Das Ansehen von Politikern, gleich welcher Partei sie angehören, siedelt irgendwo zwischen dem von Versicherungsvertretern, Finanzbeamten, Taschendieben und Gefängnisaufsehern. Eine der Ursachen für das ramponierte Image ist ihre mangelnde Aufrichtigkeit, die wiederum zu einem Verlust an Glaubwürdigkeit geführt hat. Heute angekündigt, morgen bereits vergessen – die Diskrepanz zwischen Worten und Taten ist bei Repräsentanten der politischen Klasse, zumal in Wahlkampfzeiten, augenfällig.

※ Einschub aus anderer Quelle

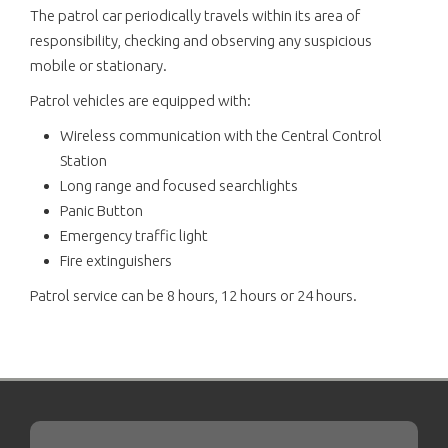
The patrol car periodically travels within its area of
responsibility, checking and observing any suspicious
mobile or stationary.
Patrol vehicles are equipped with:
Wireless communication with the Central Control
Station
Long range and focused searchlights
Panic Button
Emergency traffic light
Fire extinguishers
Patrol service can be 8 hours, 12 hours or 24 hours.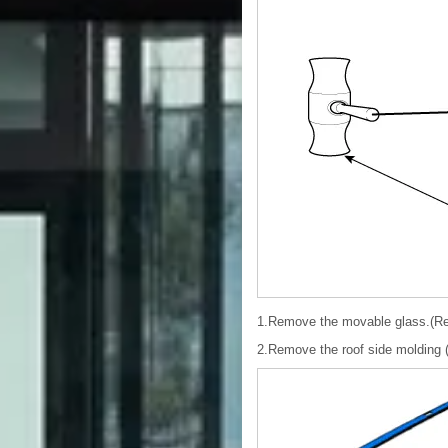
1.Remove the movable glass.(Re
2.Remove the roof side molding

Doch es gibt Ausnahmen. Jörg Schönbohm, CDU-Innensenator von Berlin, ist so eine gleichermaßen seltene wie rühmliche Ausnahme. Der 60jährige zeichnet sich durch die unter Politikern wenig verbreitete Tugend aus, zu seinem Wort zu stehen. Als er kurz nach seinem Amtsantritt in Berlin 1996 ankündigte, rechtswidrige Hausbesetzungen nicht länger zu dulden, erntete er selbst von Wohlmeinenden nur ein müdes Lächeln. Seit Anfang der achtziger Jahre gehörten Hausbesetzungen mit teils stillschweigender, teils ganz offener Duldung aller Berliner Landesregierungen ebenso zur deutschen Hauptstadt wie der Funkturm oder die Siegessäule. Nach der Wende kamen weitere Besetzungen im Ostteil der Stadt hinzu; die Politik schien machtlos. Erst mit dem konsequenten Durchgreifen von Schönbohm endete im Mai dieses Jahres die Ära der Hausbesetzungen in Berlin. Das Aufheulen linker Kreise kümmerte ihn dabei herzlich wenig.

Jetzt steht der ehemalige Bundeswehrgeneral erneut unter schwerem Beschuß. Seit er in der vorvergangenen Woche 74 bosnische Kriegsflüchtlinge in ihre Heimat abschieben ließ, muß er jede Menge verbale Prügel einstecken. "Als Innensenator ist der Mann kaum mehr tragbar", urteilte ein journalistischer Ankläger ausgerechnet der Berliner Zeitung, die Jörg Schönbohm noch drei Wochen zuvor stattliche 280 Zeilen Platz für eine gestochen scharfe Absage an multikulturelle Träumereien eingeräumt hatte.

Nicht nur Flüchtlingsorganisationen wie Pro Asyl und Amnesty laufen Sturm gegen die "Nacht- und Nebelaktion" des Innensenators. Internationale Vereinbarungen würden unterlaufen, kritisierten die beiden Berliner Bischöfe in einem gemeinsamen Schreiben an den Regierenden Bürgermeister die Flüchtlingspolitik des Berliner Senats. Die Abschiebeaktion sei "menschenunwürdig" gewesen, sekundierte die Evangelische Jugend. Und der internationale "Streitschlichter" in Bosnien-Herzegowina, der frühere Bundespostminister Christian Schwarz-Schilling (CDU), verstieg sich sogar zu der Behauptung, der Innensenator trage eine Mitschuld an der "Vollendung der ethnischen Teilung Bosnien" – als ob Jörg Schönbohm höchstselbst für die serbischen Greueltaten in dem seit Jahren tobenden Bürgerkrieg auf dem Balkan verantwortlich sei.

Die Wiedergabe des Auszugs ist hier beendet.